▸ Task statement
A word-for-word copy of the records below is needed, without the images.

▸ Listed entries
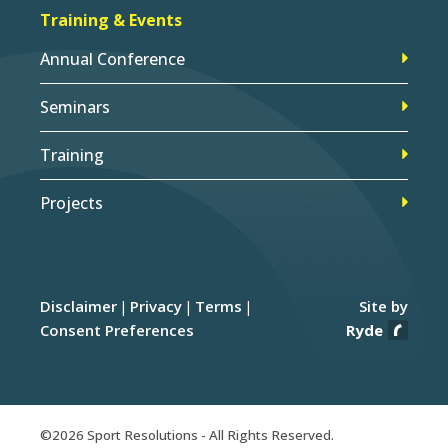
Training & Events
Annual Conference
Seminars
Training
Projects
Disclaimer
Privacy
Terms
Site by
Consent Preferences
Ryde
©2026 Sport Resolutions - All Rights Reserved.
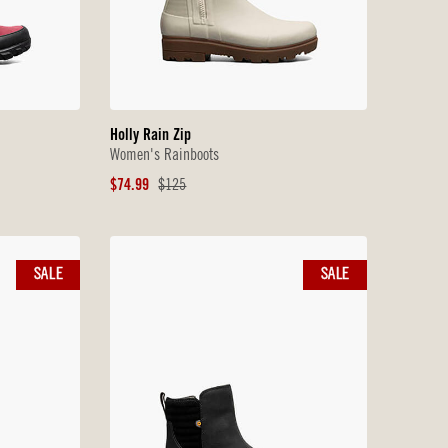
Holly Rain Zip
Women's Rainboots
Sale
Original
$74.99
$125
Price
Price
SALE
SALE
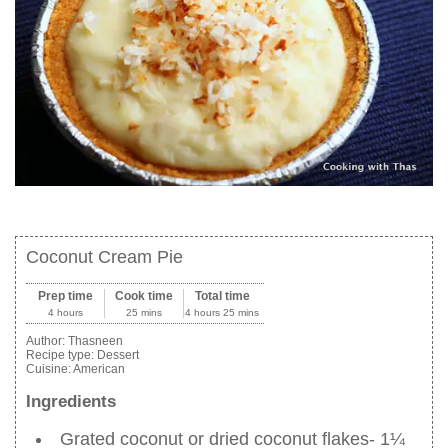
Coconut Cream Pie
Prep time
Cook time
Total time
4 hours
25 mins
4 hours 25 mins
Author:
Thasneen
Recipe type:
Dessert
Cuisine:
American
Ingredients
Grated coconut or dried coconut flakes- 1¼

▸ Solution to this task
Training & Events
Annual Conference
Seminars
Training
Projects
Disclaimer
Privacy
Terms
Site by
Consent Preferences
Ryde
©2026 Sport Resolutions - All Rights Reserved.
Holly Rain Zip
Women's Rainboots
Sale
Original
$74.99
$125
Price
Price
SALE
SALE
Coconut Cream Pie
Prep time
Cook time
Total time
4 hours
25 mins
4 hours 25 mins
Author:
Thasneen
Recipe type:
Dessert
Cuisine:
American
Ingredients
Grated coconut or dried coconut flakes- 1¼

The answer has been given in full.